Union Advanced

Smart Union node that combines multiple DataFrames with full control: union by column name or position, include all columns or only common ones, and automatically handle mismatched schemas with null padding. Perfect for merging monthly files, combining sources with evolving schemas, and building robust incremental pipelines.

Input

It accepts two or more DataFrames as input from the previous nodes.

Output

This node outputs a single DataFrame resulting from the union operation based on the selected configuration.

Type

join

Class

fire.nodes.etl.NodeUnionAdvanced

Fields

Name

Title

Description

allowMissingColumns

Allow Missing Columns

When true → DataFrames with different schemas are automatically aligned by filling missing columns with null values. When false → all input DataFrames must have exactly the same schema (fails otherwise). Recommended: true for real-world incremental loads.

configBy

Configure By

How columns are matched across DataFrames: • NAME → matches by column name (case-sensitive). Safest and most common choice. • POSITION → matches by column order (1st column of each DF lines up, 2nd column, etc.). Uses the column names from the first incoming DataFrame.

outputFields

Output Fields

Which columns appear in the final result: • ALL → includes every column that exists in any input (missing values become null). Best for full history and audit. • COMMON → keeps only columns that exist in ALL inputs. Great when you want a clean, consistent schema.

Details

Union Advanced Node – The Smart Way to Combine Data

The Union Advanced node is the most flexible and production-ready way to stack DataFrames vertically. Whether you’re appending daily files, merging regional exports, or combining sources that evolve over time — this node handles it gracefully without breaking your pipeline.

Real-World Use Cases

  • Monthly/weekly/daily incremental loads (new columns appear over time)

  • Combining sales data from different regions/countries with slightly different schemas

  • Merging legacy and new systems during migration

  • Building historical tables where schema evolves naturally

  • Preparing data for slowly changing dimensions (SCD)

Key Advantages Over Basic Union

  • Automatically handles missing or extra columns

  • Two matching strategies (by name or position)

  • Option to keep full history (ALL) or enforce strict schema (COMMON)

  • No manual column alignment needed

  • Works seamlessly with 2 to 100+ input branches

Best Practices

  • Always use configBy = NAME (unless you have a very specific positional reason)

  • Use outputFields = ALL + allowMissingColumns = true for audit-ready, future-proof pipelines

  • Use outputFields = COMMON when downstream models or reports require fixed schema

Examples

Union Advanced – Practical Business Examples

Example 1 – Monthly Sales Files (Schema Evolves Over Time)

Scenario

Jan file has columns: date, customer_id, amount

Feb file adds new column: promo_code

Mar file adds: channel

Configuration

  • Allow Missing Columns: true

  • Configure By: NAME

  • Output Fields: ALL

Result

| date       | customer_id | amount | promo_code | channel |
|------------|-------------|--------|------------|---------|
| 2025-01-01 | 101         | 150    | null       | null    |
| ...        | ...         | ...    | ...        | ...     |
| 2025-02-01 | 205         | 320    | SUMMER10   | null    |
| 2025-03-01 | 310         | 450    | SPRING25   | Online  |

Perfect for building a full historical sales table.

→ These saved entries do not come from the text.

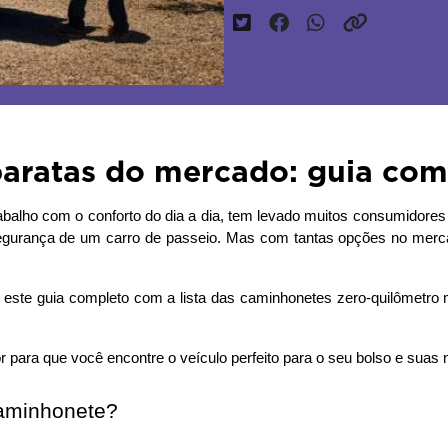
aratas do mercado: guia com
abalho com o conforto do dia a dia, tem levado muitos consumidores
segurança de um carro de passeio. Mas com tantas opções no merc
para que você encontre o veículo perfeito para o seu bolso e suas
caminhonete?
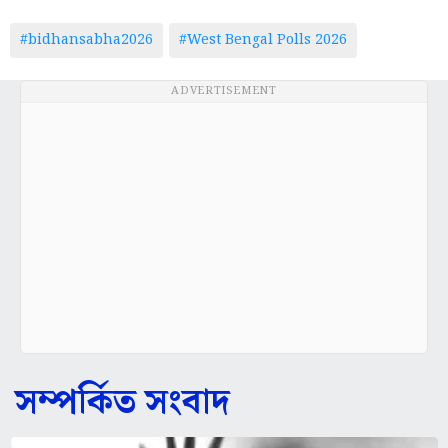
#bidhansabha2026
#West Bengal Polls 2026
ADVERTISEMENT
সম্পর্কিত সংবাদ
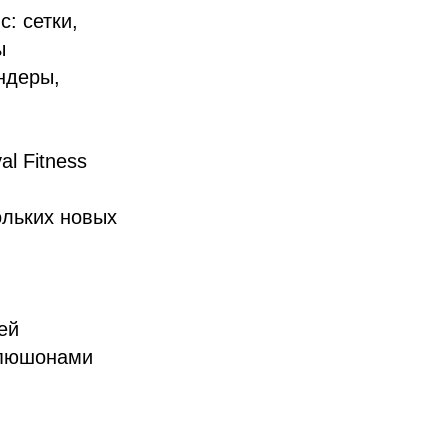
: сетки,
ы
андеры,
l Fitness
ольких новых
ей
капюшонами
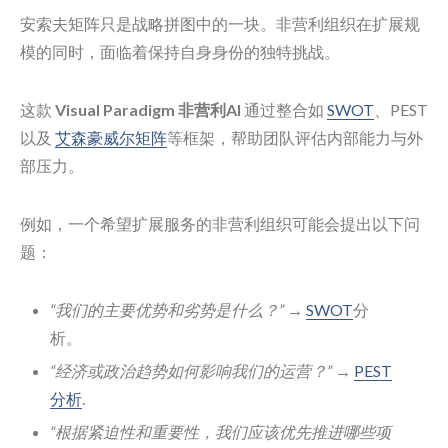
安索夫矩阵只是战略拼图中的一块。非营利组织在扩展规
模的同时，面临着保持自身身份的独特挑战。
这款
Visual Paradigm 非营利AI
通过整合如
SWOT
、PEST
以及
艾森豪威尔矩阵
等框架，帮助团队评估内部能力与外
部压力。
例如，一个希望扩展服务的非营利组织可能会提出以下问
题：
“我们的主要优势和劣势是什么？”
→
SWOT
分
析。
“经济或政治趋势如何影响我们的运营？”
→
PEST
分析
.
“根据紧迫性和重要性，我们应该优先推进哪些项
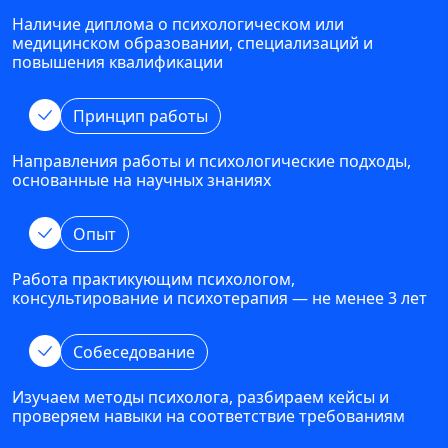
Наличие диплома о психологическом или
медицинском образовании, специализаций и
повышения квалификации
Принцип работы
Направления работы и психологические подходы,
основанные на научных знаниях
Опыт
Работа практикующим психологом,
консультирование и психотерапия — не менее 3 лет
Собеседование
Изучаем методы психолога, разбираем кейсы и
проверяем навыки на соответствие требованиям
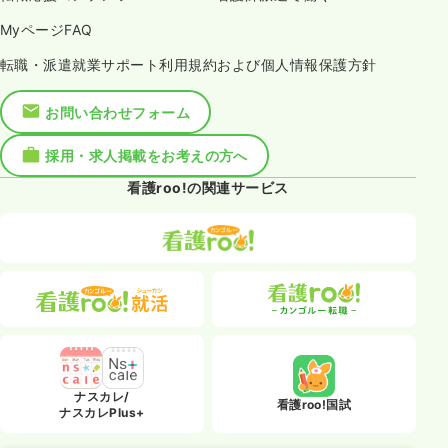
MyページFAQ
転職・派遣就業サポート利用規約および個人情報保護方針
お問い合わせフォーム
採用・求人掲載をお考えの方へ
看護roo!の関連サービス
ナスカレ/
看護roo!国試
ナスカレPlus+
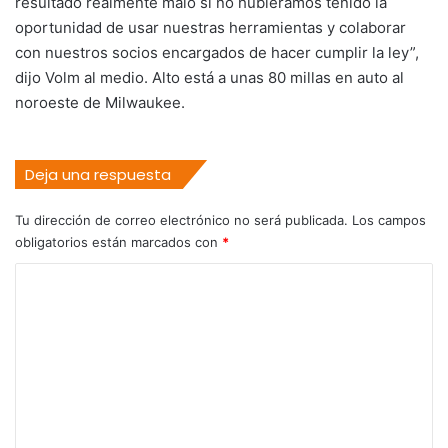
resultado realmente malo si no hubiéramos tenido la
oportunidad de usar nuestras herramientas y colaborar
con nuestros socios encargados de hacer cumplir la ley”,
dijo Volm al medio. Alto está a unas 80 millas en auto al
noroeste de Milwaukee.
Deja una respuesta
Tu dirección de correo electrónico no será publicada.
Los campos
obligatorios están marcados con
*
C
o
m
e
n
t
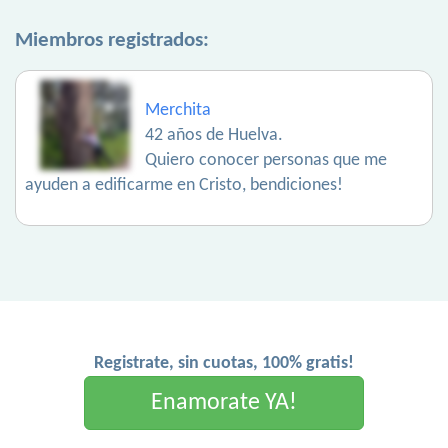
Miembros registrados:
Merchita
42 años de Huelva.
Quiero conocer personas que me
ayuden a edificarme en Cristo, bendiciones!
Registrate, sin cuotas, 100% gratis!
Enamorate YA!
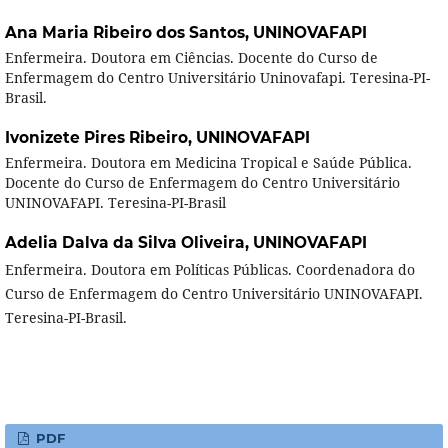
Ana Maria Ribeiro dos Santos,
UNINOVAFAPI
Enfermeira. Doutora em Ciências. Docente do Curso de
Enfermagem do Centro Universitário Uninovafapi. Teresina-PI-
Brasil.
Ivonizete Pires Ribeiro,
UNINOVAFAPI
Enfermeira. Doutora em Medicina Tropical e Saúde Pública.
Docente do Curso de Enfermagem do Centro Universitário
UNINOVAFAPI. Teresina-PI-Brasil
Adelia Dalva da Silva Oliveira,
UNINOVAFAPI
Enfermeira. Doutora em Políticas Públicas. Coordenadora do
Curso de Enfermagem do Centro Universitário UNINOVAFAPI.
Teresina-PI-Brasil.
PDF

Example 2 – Regional Reports (Different Column Order & Extra Columns)

US Report: customer_id, name, state, revenue

EU Report: revenue, customer_name, country, customer_id

APAC Report: customer_id, revenue, region

Configuration

  • Allow Missing Columns: true

  • Configure By: NAME

  • Output Fields: ALL

Result

All regions stacked with consistent column order by name, missing fields filled with null.

Example 3 – Enforce Strict Schema (Data Quality Gate)

You only want columns that exist in every single daily file

Configuration

  • Allow Missing Columns: true

  • Configure By: NAME

  • Output Fields: COMMON

Result

Only columns present in 100% of inputs are kept — acts as automatic schema validation.

Example 4 – Legacy Positional Files (Old Systems)

Old COBOL extracts have fixed positions, no headers, columns always in same order

Configuration

  • Allow Missing Columns: false

  • Configure By: POSITION

  • Output Fields: ALL

Result

Columns aligned purely by position using the schema from the first input.

Example 5 – Combining 12 Monthly Branches into Yearly Table

12 separate pipelines (one per month) → all connect to one Union Advanced

Configuration

  • Allow Missing Columns: true

  • Configure By: NAME

  • Output Fields: ALL

Result

One clean yearly DataFrame with evolving schema preserved over time.